From: Robert Haas <robertmhaas(at)gmail(dot)com>
To: Noah Misch <noah(at)leadboat(dot)com>
Cc: Andres Freund <andres(at)anarazel(dot)de>, "pgsql-hackers(at)postgresql(dot)org" <pgsql-hackers(at)postgresql(dot)org>, Alvaro Herrera <alvherre(at)2ndquadrant(dot)com>
Subject: Re: Re: Multixact slru doesn't don't force WAL flushes in SlruPhysicalWritePage()
Date: 2015-12-01 21:59:08
Message-ID: CA+TgmoZsAOwgJyJ+6iAd4pw=8LHLN==A7_O0hJdVSH7wG0RGmg@mail.gmail.com
Views: Raw Message | Whole Thread | Download mbox | Resend email
Thread:
Lists: pgsql-hackers

On Sat, Nov 28, 2015 at 11:15 PM, Noah Misch <noah(at)leadboat(dot)com> wrote:
> On Tue, Nov 10, 2015 at 11:22:47PM -0500, Noah Misch wrote:
>> On Mon, Nov 09, 2015 at 10:40:07PM +0100, Andres Freund wrote:
>> > /*
>> > * Optional array of WAL flush LSNs associated with entries in the SLRU
>> > * pages. If not zero/NULL, we must flush WAL before writing pages (true
>> > * for pg_clog, false for multixact, pg_subtrans, pg_notify). group_lsn[]
>> > * has lsn_groups_per_page entries per buffer slot, each containing the
>> > * highest LSN known for a contiguous group of SLRU entries on that slot's
>> > * page.
>> > */
>> > XLogRecPtr *group_lsn;
>> > int lsn_groups_per_page;
>> >
>
>> Here's the multixact.c comment justifying it:
>>
>> * XLOG interactions: this module generates an XLOG record whenever a new
>> * OFFSETs or MEMBERs page is initialized to zeroes, as well as an XLOG record
>> * whenever a new MultiXactId is defined. This allows us to completely
>> * rebuild the data entered since the last checkpoint during XLOG replay.

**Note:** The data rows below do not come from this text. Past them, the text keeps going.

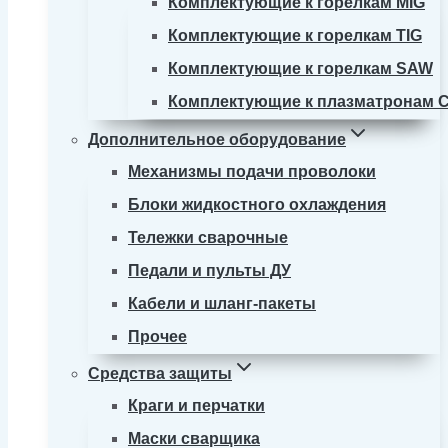
Комплектующие к горелкам MIG
Комплектующие к горелкам TIG
Комплектующие к горелкам SAW
Комплектующие к плазматронам 
Дополнительное оборудование
Механизмы подачи проволоки
Блоки жидкостного охлаждения
Тележки сварочные
Педали и пульты ДУ
Кабели и шланг-пакеты
Прочее
Средства защиты
Краги и перчатки
Маски сварщика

>> * Because this is possible, we need not follow the normal rule of
>> * "write WAL before data"; the only correctness guarantee needed is that
>> * we flush and sync all dirty OFFSETs and MEMBERs pages to disk before a
>> * checkpoint is considered complete. If a page does make it to disk ahead
>> * of corresponding WAL records, it will be forcibly zeroed before use anyway.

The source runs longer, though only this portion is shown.